1) The first workaround was the Volume Purchase Program. Introduced in 2011, the VPP enabled companies can buy a large set of App Store redemption codes that it can distribute to employees, like gift cards, to buy apps. That gets around the headache of credit cards and employee expenses.

Still VPP is not a true volume software license. Apps are still owned by the employee via his/her iTunes account, not by the company. Even if an employee's device is owned by the company, the apps are not.

2) Building upon the VPP was the release earlier this spring of the Apple Configurator utility. The Apple Configurator augmented VPP by letting IT admins unlink apps from employee iTunes accounts and link them to the managed device. That way, if an employee leaves or a device is sent to the scrap heap, the app can be erased, and the license value applied to another app on another device. 

Apple Configurator is not hiccup-free, by any stretch. It only runs on Mac (the also free iPhone Configurator for Windows offers similar features). And it doesn't enable the same level of control over BYOD devices. But it is a huge improvement.

(By the way, here's two ways that SAP is evolving Mobile Device Management (MDM): 1) Powering Afaria with the Hana in-memory database and bringing it to the cloud; 2) Partnering with Box on mobile/cloud management and security. Read what Gartner and IDC have to say about Afaria and the convergence of MDM and MAM.)  

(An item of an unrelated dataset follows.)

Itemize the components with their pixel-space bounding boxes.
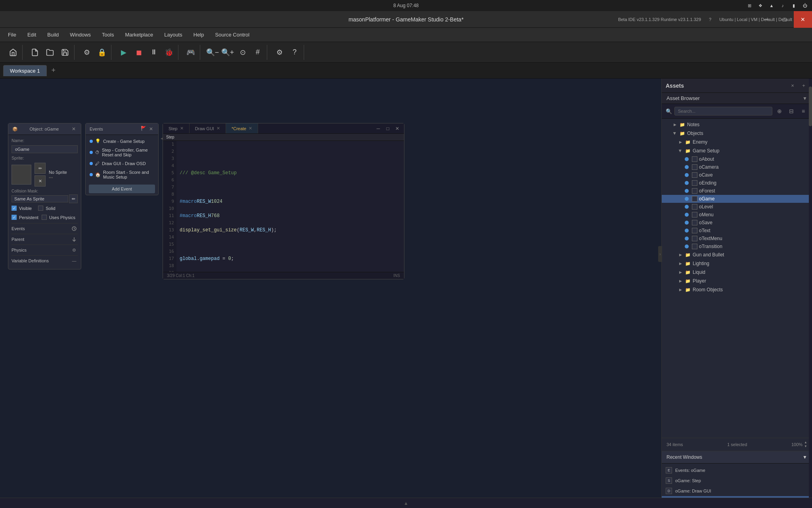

3) The recently-released iOS 6 works in conjunction with Apple Configurator to further empower mobile administrators. Now, IT can use Apple Configurator with third-party MDM software like SAP Afaria to pre-load apps, and later automatically reclaim those apps based on group policies. For instance, app licenses for retired devices can be returned without an administrator's intervention.

(Apple Configurator also lets companies prevent employees from downloading 'Erotica' from its iBookstore. That's a topic for another blog.)

4) Even before iOS 6, Apple had launched a custom developer program for B2B apps. For enterprise app vendors, this is huge, allowing them to forego charging for apps. This way, it can bill its enterprise customer outside of the App Store process, avoiding Apple's customary 30% cut and the need to use a credit cards instead of purchase orders. 

Via the program, ISVs can also distribute their apps privately to customers. Enterprises are loathe to see custom apps displayed publicly for competitive and security reasons.

These are all huge steps that bring iOS more on par with the manageability of Windows.

And it could be a precursor towards Apple launching a full enterprise app store, argued Canalys analyst Tim Sheherd during a talk at AppsWorld Europe last week.

Does that spell doom for third-party enterprise app stores such as the SAP Store for Mobile Apps, or internally-managed enterprise app stores? Not at all. 

It all comes down to diversity. Most ISVs build apps for multiple platforms. Companies will want to go to a marketplace where they can comparison shop for best-of-breed apps that solve their particular business problem, no matter if it runs on iOS or Android or BlackBerry or Windows 8. Indeed, apps should drive device selection, not the other way around.  

That's where an SAP Store for Mobile Apps, which has apps for 3 out of 4 of those platforms today, both from SAP and its ecosystem of partners, would still beat an iOS-only enterprise app store.

Also, most companies will have multiple platforms inside their business. My employer, SAP, for instance, supports RIM, iOS, Android for its workers. That's 3 platforms. Does it want to have employees going to 3 different platform-run app stores, as well as the ISV-operated ones like the SAP Store?

No, the better experience for employees - and admins - is a single internal enterprise app store managed by its MDM/MAM tool that offers one place for workers to download the apps available to them (based on role, geography, device, etc.).

My guess is that MAM-run enterprise app stores will become the primary front-end for most workers. These internal app stores will aggregate and curate all of the various app stores, whether enterprise or not.

An Apple-run enterprise app store will be great, as will be a Google one when it arrives. But either or both will just be one of several app stores that large enterprises will need to oversee. And that's what MAM software will do for you.